EM Waste Isolation Pilot Plant federal and contractor employees gather to celebrate receipt of the first shipment of transuranic waste since the facility reopened earlier this year.

CARLSBAD, N.M.EM's Waste Isolation Pilot Plant (WIPP) is once again receiving shipments of transuranic (TRU) waste from around the DOE complex. A shipment from the Department’s Idaho Site arrived in the early morning on April 8, marking an important milestone for the facility. 

   WIPP had not received a shipment since February 2014, when a truck fire and unrelated radiological event suspended emplacement operations, resulting in the continued storage of TRU waste at DOE generator sites. WIPP resumed waste disposal operations in January, first emplacing waste that had been stored above ground at the facility since the 2014 events.   

   “To see shipments arriving again at WIPP is celebrated not only by the WIPP workforce and the Carlsbad community, but also by our DOE host communities that support the critical missions of the Department,” EM Carlsbad Field Office Manager Todd Shrader said.

   “What a great day. Waste is back on the road again,” said Phil Breidenbach, president and project manager for Nuclear Waste Partnership (NWP), WIPP’s management and operations contractor. “The DOE National TRU Program and Nuclear Waste Partnership’s Central Characterization Program (CCP) work as true partners in preparing and certifying the waste to ship. I’m proud of their effort in strengthening the program and in their commitment to executing it with such care.” 

   Creta Kirkes, an NWP CCP waste certification official, said, “The resumption of shipments to WIPP means we are once again solving a national problem, and it feels great to be back in business.” Kirkes has worked at WIPP for 28 years. 

   Yolanda Navarrete, an NWP human resources specialist, has worked at WIPP for 26 years. She said the day WIPP resumed shipments was as exciting as the facility’s opening in March 1999.

   “I’m very proud of the reopening of WIPP and the great job done by the entire team,” Navarrete said. 

   Bob Beeman, NWP engineering programs supervisor, said seeing the waste arrive again is the result of employee and family sacrifice for the greater good of the nation.

   “The resumption of waste receipt means teamwork and ownership is alive and well at WIPP,” said Beeman, who has worked at WIPP for more than 24 years. 

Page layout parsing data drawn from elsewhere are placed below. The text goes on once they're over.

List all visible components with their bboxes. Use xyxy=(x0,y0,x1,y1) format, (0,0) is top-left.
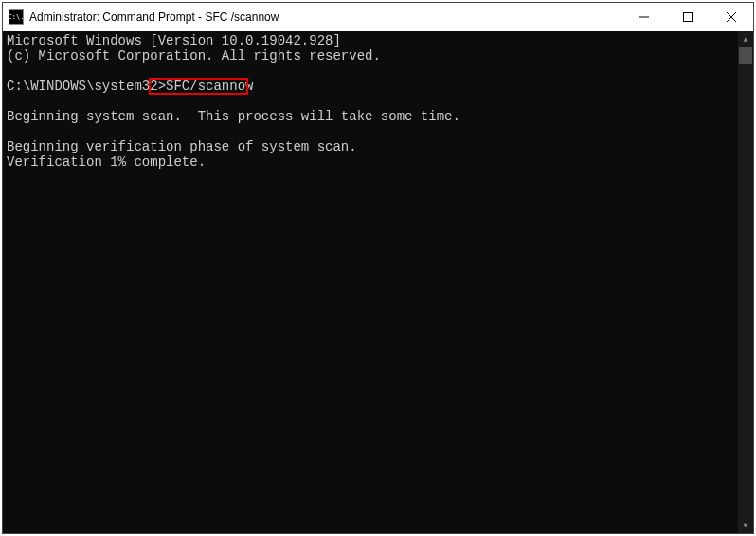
cmd-window: C:\. Administrator: Command Prompt - SFC… xyxy=(2,2,754,534)
close-button[interactable] xyxy=(710,3,753,31)
cmd-icon: C:\. xyxy=(9,9,24,25)
minimize-icon xyxy=(639,12,649,22)
output-line: Beginning system scan. This process will… xyxy=(7,109,460,124)
window-title: Administrator: Command Prompt - SFC /sca… xyxy=(29,10,622,24)
scrollbar-thumb[interactable] xyxy=(739,47,752,64)
scroll-up-arrow-icon[interactable]: ▲ xyxy=(738,31,753,47)
console-output[interactable]: Microsoft Windows [Version 10.0.19042.92… xyxy=(3,31,753,533)
prompt-path: C:\WINDOWS\system32> xyxy=(7,79,166,94)
vertical-scrollbar[interactable]: ▲ ▼ xyxy=(738,31,753,533)
output-line: Microsoft Windows [Version 10.0.19042.92… xyxy=(7,33,341,48)
output-line: Verification 1% complete. xyxy=(7,154,206,170)
window-controls xyxy=(622,3,753,31)
close-icon xyxy=(727,12,736,22)
prompt-command: SFC/scannow xyxy=(166,79,253,94)
svg-rect-1 xyxy=(684,13,693,22)
titlebar[interactable]: C:\. Administrator: Command Prompt - SFC… xyxy=(3,3,753,31)
maximize-icon xyxy=(683,12,693,22)
minimize-button[interactable] xyxy=(622,3,666,31)
output-line: Beginning verification phase of system s… xyxy=(7,139,357,154)
output-line: (c) Microsoft Corporation. All rights re… xyxy=(7,48,381,63)
scroll-down-arrow-icon[interactable]: ▼ xyxy=(738,517,753,533)
maximize-button[interactable] xyxy=(666,3,710,31)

   For Pete Allen, an NWP engineer, the reopening represents a new beginning for the WIPP community.

   “Waste receipt is the end of a long journey that employees should be proud of,” said Allen, who has worked at WIPP for more than 27 years.

   WIPP currently plans to receive two shipments a week, ramping up to four shipments a week by the end of 2017. Initial shipments are expected from Idaho, Savannah River Site and Waste Control Specialists. Shipments from Oak Ridge and Los Alamos National Laboratory are expected later this year.